Kedua adalah menentukan tujuan wisata dengan melihat target pasar. Misalnya, paket tur religius yang berisi lokasi dan aktivitas agama. Atau target pasarnya adalah orang di bawah 30 tahun dengan menawarkan paket wisata kekinian. Pilihlah objek wisata yang harganya terjangkau, dengan memperkirakan pendapatan orang yang usianya di bawah 30 tahun.
7. Berikan Diskon dan Promo
Anda bisa memanfaatkan waktu liburan untuk berikan diskon ataupun promo. Karena saat itulah banyak pelanggan yang ingin wisata dengan harga terjangkau. Atau anda juga bisa menawarkan akomodasi spesial di paket tur tersebut, seperti sarapan gratis. Apa diskon dan promo bisa diterapkan di low season? tentu saja bisa. Anda bisa berikan kuota atau batasan waktu. Misalnya waktu promo berlaku untuk 100 konsumen pertama.
8. Buat Website
Di era serba modern seperti sekarang, banyak orang yang mencari info menggunakan internet sebelum nantinya datang langsung.

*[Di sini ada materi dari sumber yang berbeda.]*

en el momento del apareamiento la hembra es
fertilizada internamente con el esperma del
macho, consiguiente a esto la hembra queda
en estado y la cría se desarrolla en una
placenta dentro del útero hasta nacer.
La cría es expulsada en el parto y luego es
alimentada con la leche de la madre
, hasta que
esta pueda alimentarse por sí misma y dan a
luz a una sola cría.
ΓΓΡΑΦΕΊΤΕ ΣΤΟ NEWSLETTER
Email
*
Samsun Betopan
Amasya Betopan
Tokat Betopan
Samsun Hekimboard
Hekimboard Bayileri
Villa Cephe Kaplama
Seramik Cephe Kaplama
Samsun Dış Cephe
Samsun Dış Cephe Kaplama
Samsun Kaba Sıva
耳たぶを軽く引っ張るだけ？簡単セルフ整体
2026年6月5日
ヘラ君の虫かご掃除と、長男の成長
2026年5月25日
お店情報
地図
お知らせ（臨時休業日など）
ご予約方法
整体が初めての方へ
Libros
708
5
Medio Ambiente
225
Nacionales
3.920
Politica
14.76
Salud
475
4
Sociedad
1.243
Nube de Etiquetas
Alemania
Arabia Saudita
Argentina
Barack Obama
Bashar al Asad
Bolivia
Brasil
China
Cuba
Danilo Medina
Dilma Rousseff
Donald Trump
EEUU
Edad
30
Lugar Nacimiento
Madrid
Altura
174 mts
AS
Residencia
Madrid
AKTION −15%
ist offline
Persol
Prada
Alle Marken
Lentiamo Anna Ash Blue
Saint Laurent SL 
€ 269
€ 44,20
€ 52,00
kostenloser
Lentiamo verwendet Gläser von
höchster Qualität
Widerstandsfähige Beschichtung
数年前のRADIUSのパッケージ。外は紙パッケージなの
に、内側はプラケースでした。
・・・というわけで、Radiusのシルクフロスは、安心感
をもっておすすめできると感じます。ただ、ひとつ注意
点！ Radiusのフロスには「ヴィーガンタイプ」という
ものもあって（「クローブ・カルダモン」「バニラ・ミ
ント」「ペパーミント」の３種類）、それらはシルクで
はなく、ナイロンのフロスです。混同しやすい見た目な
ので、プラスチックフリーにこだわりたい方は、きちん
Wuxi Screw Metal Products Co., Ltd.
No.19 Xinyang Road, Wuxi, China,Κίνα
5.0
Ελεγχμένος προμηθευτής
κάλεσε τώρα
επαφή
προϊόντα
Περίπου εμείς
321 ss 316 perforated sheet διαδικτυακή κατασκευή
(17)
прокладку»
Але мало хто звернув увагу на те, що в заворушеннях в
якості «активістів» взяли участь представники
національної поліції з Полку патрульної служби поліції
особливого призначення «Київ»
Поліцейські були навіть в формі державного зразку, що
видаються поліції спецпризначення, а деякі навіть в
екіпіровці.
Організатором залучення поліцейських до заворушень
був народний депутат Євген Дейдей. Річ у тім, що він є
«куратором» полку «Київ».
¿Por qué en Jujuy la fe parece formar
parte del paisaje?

Dengan memiliki website anda juga bisa lebih berhemat, bisa buka 24 jam, promosi melalui brosur online jadi tidak perlu repot untuk promosi di jalan dengan menyebar brosur.
9. Promosi Bisnis
Cara berpromosi melalui media internet sangat efektif dan biayanya murah. Ada strategi digital marketing yang bisa dicoba yaitu:
- Search Engine Optimization (SEO) dengan menerapkan teknik SEO seperti SEO Off Page dan SEO On Page
- Social Media Marketing
- Email Marketing dengan mengirim promo, artikel terbaru atau pengumuman lain melalui email
10. Pilih Lokasi Strategis
Pemilihan lokasi sangat krusial untuk kantor offline. Pilihlah tempat yang banyak dilewati orang berjalan kaki, dekat dengan orang berkumpul dan juga memiliki parkiran yang cukup luas. Selain lokasi offline, pikirkan juga lokasi onlinenya seperti sosial media, website dan forum komunitas traveler. Jangan lupa juga untuk menambahkan lokasi bisnis di Google Maps, agar calon pelanggan mudah mencari tempat anda.
11. Pakai Sosial Media
Hampir semua orang memiliki media sosial. Efek media sosial ini tidak bisa dianggap enteng. Menggunakan media sosial adalah salah satu digital marketing. Tapi untuk sektor traveling, anda bisa fokus menggunakan user generated content (UGC). UGC ini adalah gambar atau video yang asalnya dari konsumen. Berdasarkan laporan Stachla, UGC ini lebih berpengaruh mengajak orang traveling sampai 86% dibandingkan konten yang dibuat influencer ataupun brand. Orang akan lebih percaya karena menampilkan apa adanya dan bisa menjelaskan pengalaman langsung yang dirasakan konsumen ketika pergi berlibur ke tempat tersebut.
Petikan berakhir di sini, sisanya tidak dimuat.